## Task objective
What you produce should be an exact transcription of the data, minus any pictures.

── Task inputs ──

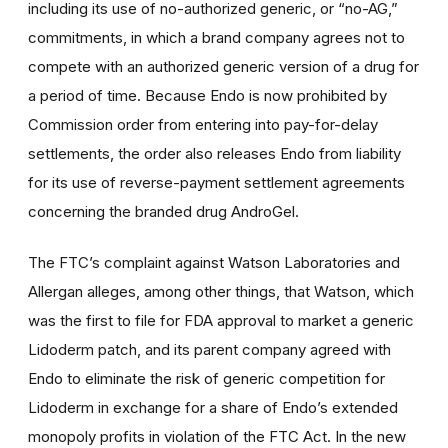
including its use of no-authorized generic, or “no-AG,”
commitments, in which a brand company agrees not to
compete with an authorized generic version of a drug for
a period of time. Because Endo is now prohibited by
Commission order from entering into pay-for-delay
settlements, the order also releases Endo from liability
for its use of reverse-payment settlement agreements
concerning the branded drug AndroGel.
The FTC’s complaint against Watson Laboratories and
Allergan alleges, among other things, that Watson, which
was the first to file for FDA approval to market a generic
Lidoderm patch, and its parent company agreed with
Endo to eliminate the risk of generic competition for
Lidoderm in exchange for a share of Endo’s extended
monopoly profits in violation of the FTC Act. In the new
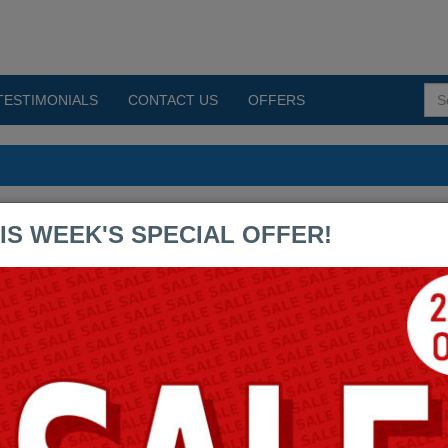
TESTIMONIALS
CONTACT US
OFFERS
s PDF Exams
IS WEEK'S SPECIAL OFFER!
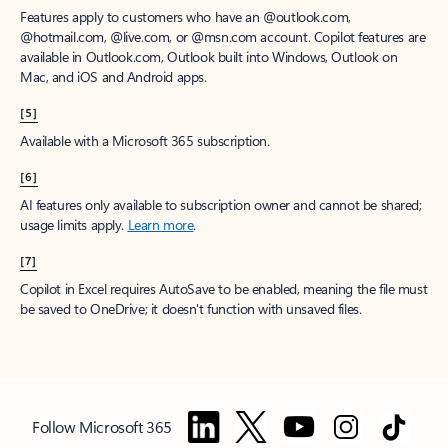
Features apply to customers who have an @outlook.com,
@hotmail.com, @live.com, or @msn.com account. Copilot features are
available in Outlook.com, Outlook built into Windows, Outlook on
Mac, and iOS and Android apps.
[5]
Available with a Microsoft 365 subscription.
[6]
AI features only available to subscription owner and cannot be shared;
usage limits apply.
Learn more
.
[7]
Copilot in Excel requires AutoSave to be enabled, meaning the file must
be saved to OneDrive; it doesn't function with unsaved files.
Follow Microsoft 365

───

## Finished task
including its use of no-authorized generic, or “no-AG,”
commitments, in which a brand company agrees not to
compete with an authorized generic version of a drug for
a period of time. Because Endo is now prohibited by
Commission order from entering into pay-for-delay
settlements, the order also releases Endo from liability
for its use of reverse-payment settlement agreements
concerning the branded drug AndroGel.
The FTC’s complaint against Watson Laboratories and
Allergan alleges, among other things, that Watson, which
was the first to file for FDA approval to market a generic
Lidoderm patch, and its parent company agreed with
Endo to eliminate the risk of generic competition for
Lidoderm in exchange for a share of Endo’s extended
monopoly profits in violation of the FTC Act. In the new
TESTIMONIALS
CONTACT US
OFFERS
s PDF Exams
IS WEEK'S SPECIAL OFFER!
Features apply to customers who have an @outlook.com,
@hotmail.com, @live.com, or @msn.com account. Copilot features are
available in Outlook.com, Outlook built into Windows, Outlook on
Mac, and iOS and Android apps.
[5]
Available with a Microsoft 365 subscription.
[6]
AI features only available to subscription owner and cannot be shared;
usage limits apply.
Learn more
.
[7]
Copilot in Excel requires AutoSave to be enabled, meaning the file must
be saved to OneDrive; it doesn't function with unsaved files.
Follow Microsoft 365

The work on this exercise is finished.